▶ EXERCISE OBJECTIVE:
Restate the entries word for word, leaving nothing out.

[DATA PROVIDED — start]

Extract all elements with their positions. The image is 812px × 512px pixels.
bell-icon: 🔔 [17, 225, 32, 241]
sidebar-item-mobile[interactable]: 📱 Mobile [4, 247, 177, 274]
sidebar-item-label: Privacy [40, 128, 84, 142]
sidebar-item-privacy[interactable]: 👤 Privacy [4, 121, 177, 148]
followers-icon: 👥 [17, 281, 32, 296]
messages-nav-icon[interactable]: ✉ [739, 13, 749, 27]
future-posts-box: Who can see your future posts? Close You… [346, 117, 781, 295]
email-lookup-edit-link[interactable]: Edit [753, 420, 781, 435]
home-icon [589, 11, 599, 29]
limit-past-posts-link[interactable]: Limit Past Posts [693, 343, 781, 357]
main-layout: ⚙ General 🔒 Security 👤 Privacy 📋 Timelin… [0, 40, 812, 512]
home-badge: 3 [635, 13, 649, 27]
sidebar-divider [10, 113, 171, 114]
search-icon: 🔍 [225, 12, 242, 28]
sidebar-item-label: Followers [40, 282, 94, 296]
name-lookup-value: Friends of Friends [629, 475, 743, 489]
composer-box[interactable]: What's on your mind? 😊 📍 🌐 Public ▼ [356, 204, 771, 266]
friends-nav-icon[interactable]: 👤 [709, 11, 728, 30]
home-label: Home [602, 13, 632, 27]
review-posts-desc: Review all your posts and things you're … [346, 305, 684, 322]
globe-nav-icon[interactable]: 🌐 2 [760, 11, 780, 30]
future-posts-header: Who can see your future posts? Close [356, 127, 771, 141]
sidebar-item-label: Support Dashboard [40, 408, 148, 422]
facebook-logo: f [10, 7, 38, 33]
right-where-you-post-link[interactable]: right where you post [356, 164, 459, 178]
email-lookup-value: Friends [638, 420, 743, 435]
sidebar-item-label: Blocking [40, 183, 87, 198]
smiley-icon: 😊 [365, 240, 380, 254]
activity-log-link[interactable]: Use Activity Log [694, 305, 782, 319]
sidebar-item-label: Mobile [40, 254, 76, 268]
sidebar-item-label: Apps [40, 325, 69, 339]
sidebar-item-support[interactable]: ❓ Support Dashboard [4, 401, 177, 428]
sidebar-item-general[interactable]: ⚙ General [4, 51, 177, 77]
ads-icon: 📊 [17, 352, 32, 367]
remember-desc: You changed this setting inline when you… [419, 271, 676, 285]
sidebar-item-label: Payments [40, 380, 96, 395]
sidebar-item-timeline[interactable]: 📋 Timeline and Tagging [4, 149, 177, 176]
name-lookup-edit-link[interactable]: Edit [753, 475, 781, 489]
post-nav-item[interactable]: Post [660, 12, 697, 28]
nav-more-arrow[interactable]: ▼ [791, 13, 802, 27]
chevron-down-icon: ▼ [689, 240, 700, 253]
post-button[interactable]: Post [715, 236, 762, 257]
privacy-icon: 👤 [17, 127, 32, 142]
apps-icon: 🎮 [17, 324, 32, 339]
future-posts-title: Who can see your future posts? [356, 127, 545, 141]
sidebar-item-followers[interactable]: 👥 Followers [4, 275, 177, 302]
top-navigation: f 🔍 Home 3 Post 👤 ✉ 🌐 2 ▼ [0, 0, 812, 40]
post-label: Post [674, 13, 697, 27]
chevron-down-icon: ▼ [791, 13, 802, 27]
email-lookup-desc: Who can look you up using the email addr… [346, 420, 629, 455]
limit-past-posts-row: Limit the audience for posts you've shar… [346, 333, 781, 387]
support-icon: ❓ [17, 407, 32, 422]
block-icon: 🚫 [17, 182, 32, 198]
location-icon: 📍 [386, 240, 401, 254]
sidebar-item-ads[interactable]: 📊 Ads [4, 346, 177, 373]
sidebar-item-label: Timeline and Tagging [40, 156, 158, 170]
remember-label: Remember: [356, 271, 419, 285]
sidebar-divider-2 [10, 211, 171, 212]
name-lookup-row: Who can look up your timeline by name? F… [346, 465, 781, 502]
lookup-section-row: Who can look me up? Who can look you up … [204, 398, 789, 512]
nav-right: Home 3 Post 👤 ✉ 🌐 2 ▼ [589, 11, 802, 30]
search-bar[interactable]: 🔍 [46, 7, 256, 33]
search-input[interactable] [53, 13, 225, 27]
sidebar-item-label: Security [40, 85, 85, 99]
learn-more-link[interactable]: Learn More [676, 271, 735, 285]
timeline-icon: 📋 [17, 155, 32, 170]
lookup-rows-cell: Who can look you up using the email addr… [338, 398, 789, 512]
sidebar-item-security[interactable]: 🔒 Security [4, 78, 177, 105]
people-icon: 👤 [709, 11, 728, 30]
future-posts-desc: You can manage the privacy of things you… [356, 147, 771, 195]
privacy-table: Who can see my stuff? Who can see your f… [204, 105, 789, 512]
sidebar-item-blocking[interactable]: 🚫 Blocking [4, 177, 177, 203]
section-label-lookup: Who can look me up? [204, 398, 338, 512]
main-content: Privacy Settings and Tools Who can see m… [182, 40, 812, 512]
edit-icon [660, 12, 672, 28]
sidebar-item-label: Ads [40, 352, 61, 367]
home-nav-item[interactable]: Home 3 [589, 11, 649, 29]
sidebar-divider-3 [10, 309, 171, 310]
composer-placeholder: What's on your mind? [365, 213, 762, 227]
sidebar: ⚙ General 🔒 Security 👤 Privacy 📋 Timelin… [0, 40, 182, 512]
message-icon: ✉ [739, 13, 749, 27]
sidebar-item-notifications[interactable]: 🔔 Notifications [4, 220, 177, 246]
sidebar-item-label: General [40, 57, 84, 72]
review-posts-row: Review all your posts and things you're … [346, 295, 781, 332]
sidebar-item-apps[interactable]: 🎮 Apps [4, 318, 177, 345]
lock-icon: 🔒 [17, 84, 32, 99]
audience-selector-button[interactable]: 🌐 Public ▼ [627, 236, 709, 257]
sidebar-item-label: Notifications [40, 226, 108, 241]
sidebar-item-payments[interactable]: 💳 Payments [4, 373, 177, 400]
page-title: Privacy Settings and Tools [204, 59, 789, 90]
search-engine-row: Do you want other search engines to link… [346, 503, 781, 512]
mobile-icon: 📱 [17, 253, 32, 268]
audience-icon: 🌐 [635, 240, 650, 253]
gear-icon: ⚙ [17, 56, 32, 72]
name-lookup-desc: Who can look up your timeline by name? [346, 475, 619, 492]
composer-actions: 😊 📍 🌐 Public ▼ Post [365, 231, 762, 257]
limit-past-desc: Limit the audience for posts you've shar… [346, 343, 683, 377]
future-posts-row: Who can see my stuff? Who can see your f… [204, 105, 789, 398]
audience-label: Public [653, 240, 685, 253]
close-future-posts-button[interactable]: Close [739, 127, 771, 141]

[DATA PROVIDED — finish]

▶ RESPONSE BELOW:
Extract all elements with their positions. The image is 812px × 512px pixels.
bell-icon: 🔔 [17, 225, 32, 241]
sidebar-item-mobile[interactable]: 📱 Mobile [4, 247, 177, 274]
sidebar-item-label: Privacy [40, 128, 84, 142]
sidebar-item-privacy[interactable]: 👤 Privacy [4, 121, 177, 148]
followers-icon: 👥 [17, 281, 32, 296]
messages-nav-icon[interactable]: ✉ [739, 13, 749, 27]
future-posts-box: Who can see your future posts? Close You… [346, 117, 781, 295]
email-lookup-edit-link[interactable]: Edit [753, 420, 781, 435]
home-icon [589, 11, 599, 29]
limit-past-posts-link[interactable]: Limit Past Posts [693, 343, 781, 357]
main-layout: ⚙ General 🔒 Security 👤 Privacy 📋 Timelin… [0, 40, 812, 512]
home-badge: 3 [635, 13, 649, 27]
sidebar-divider [10, 113, 171, 114]
search-icon: 🔍 [225, 12, 242, 28]
sidebar-item-label: Followers [40, 282, 94, 296]
name-lookup-value: Friends of Friends [629, 475, 743, 489]
composer-box[interactable]: What's on your mind? 😊 📍 🌐 Public ▼ [356, 204, 771, 266]
friends-nav-icon[interactable]: 👤 [709, 11, 728, 30]
home-label: Home [602, 13, 632, 27]
review-posts-desc: Review all your posts and things you're … [346, 305, 684, 322]
globe-nav-icon[interactable]: 🌐 2 [760, 11, 780, 30]
future-posts-header: Who can see your future posts? Close [356, 127, 771, 141]
sidebar-item-label: Support Dashboard [40, 408, 148, 422]
facebook-logo: f [10, 7, 38, 33]
right-where-you-post-link[interactable]: right where you post [356, 164, 459, 178]
email-lookup-value: Friends [638, 420, 743, 435]
sidebar-item-label: Blocking [40, 183, 87, 198]
smiley-icon: 😊 [365, 240, 380, 254]
activity-log-link[interactable]: Use Activity Log [694, 305, 782, 319]
sidebar-item-label: Mobile [40, 254, 76, 268]
sidebar-item-label: Apps [40, 325, 69, 339]
sidebar-item-support[interactable]: ❓ Support Dashboard [4, 401, 177, 428]
sidebar-item-general[interactable]: ⚙ General [4, 51, 177, 77]
ads-icon: 📊 [17, 352, 32, 367]
remember-desc: You changed this setting inline when you… [419, 271, 676, 285]
sidebar-item-label: Payments [40, 380, 96, 395]
sidebar-item-timeline[interactable]: 📋 Timeline and Tagging [4, 149, 177, 176]
name-lookup-edit-link[interactable]: Edit [753, 475, 781, 489]
post-nav-item[interactable]: Post [660, 12, 697, 28]
nav-more-arrow[interactable]: ▼ [791, 13, 802, 27]
chevron-down-icon: ▼ [689, 240, 700, 253]
post-button[interactable]: Post [715, 236, 762, 257]
privacy-icon: 👤 [17, 127, 32, 142]
apps-icon: 🎮 [17, 324, 32, 339]
future-posts-title: Who can see your future posts? [356, 127, 545, 141]
sidebar-item-followers[interactable]: 👥 Followers [4, 275, 177, 302]
top-navigation: f 🔍 Home 3 Post 👤 ✉ 🌐 2 ▼ [0, 0, 812, 40]
post-label: Post [674, 13, 697, 27]
chevron-down-icon: ▼ [791, 13, 802, 27]
email-lookup-desc: Who can look you up using the email addr… [346, 420, 629, 455]
limit-past-posts-row: Limit the audience for posts you've shar… [346, 333, 781, 387]
support-icon: ❓ [17, 407, 32, 422]
block-icon: 🚫 [17, 182, 32, 198]
location-icon: 📍 [386, 240, 401, 254]
sidebar-item-ads[interactable]: 📊 Ads [4, 346, 177, 373]
sidebar-item-label: Timeline and Tagging [40, 156, 158, 170]
remember-label: Remember: [356, 271, 419, 285]
sidebar-divider-2 [10, 211, 171, 212]
name-lookup-row: Who can look up your timeline by name? F… [346, 465, 781, 502]
lookup-section-row: Who can look me up? Who can look you up … [204, 398, 789, 512]
nav-right: Home 3 Post 👤 ✉ 🌐 2 ▼ [589, 11, 802, 30]
search-bar[interactable]: 🔍 [46, 7, 256, 33]
search-input[interactable] [53, 13, 225, 27]
sidebar-item-label: Security [40, 85, 85, 99]
learn-more-link[interactable]: Learn More [676, 271, 735, 285]
timeline-icon: 📋 [17, 155, 32, 170]
lookup-rows-cell: Who can look you up using the email addr… [338, 398, 789, 512]
sidebar-item-security[interactable]: 🔒 Security [4, 78, 177, 105]
people-icon: 👤 [709, 11, 728, 30]
future-posts-desc: You can manage the privacy of things you… [356, 147, 771, 195]
privacy-table: Who can see my stuff? Who can see your f… [204, 105, 789, 512]
sidebar-item-blocking[interactable]: 🚫 Blocking [4, 177, 177, 203]
section-label-lookup: Who can look me up? [204, 398, 338, 512]
main-content: Privacy Settings and Tools Who can see m… [182, 40, 812, 512]
edit-icon [660, 12, 672, 28]
sidebar-item-label: Ads [40, 352, 61, 367]
home-nav-item[interactable]: Home 3 [589, 11, 649, 29]
sidebar-divider-3 [10, 309, 171, 310]
composer-placeholder: What's on your mind? [365, 213, 762, 227]
sidebar: ⚙ General 🔒 Security 👤 Privacy 📋 Timelin… [0, 40, 182, 512]
message-icon: ✉ [739, 13, 749, 27]
sidebar-item-notifications[interactable]: 🔔 Notifications [4, 220, 177, 246]
sidebar-item-label: General [40, 57, 84, 72]
review-posts-row: Review all your posts and things you're … [346, 295, 781, 332]
sidebar-item-apps[interactable]: 🎮 Apps [4, 318, 177, 345]
lock-icon: 🔒 [17, 84, 32, 99]
audience-selector-button[interactable]: 🌐 Public ▼ [627, 236, 709, 257]
sidebar-item-label: Notifications [40, 226, 108, 241]
sidebar-item-payments[interactable]: 💳 Payments [4, 373, 177, 400]
page-title: Privacy Settings and Tools [204, 59, 789, 90]
search-engine-row: Do you want other search engines to link… [346, 503, 781, 512]
mobile-icon: 📱 [17, 253, 32, 268]
audience-icon: 🌐 [635, 240, 650, 253]
gear-icon: ⚙ [17, 56, 32, 72]
name-lookup-desc: Who can look up your timeline by name? [346, 475, 619, 492]
composer-actions: 😊 📍 🌐 Public ▼ Post [365, 231, 762, 257]
limit-past-desc: Limit the audience for posts you've shar… [346, 343, 683, 377]
future-posts-row: Who can see my stuff? Who can see your f… [204, 105, 789, 398]
audience-label: Public [653, 240, 685, 253]
close-future-posts-button[interactable]: Close [739, 127, 771, 141]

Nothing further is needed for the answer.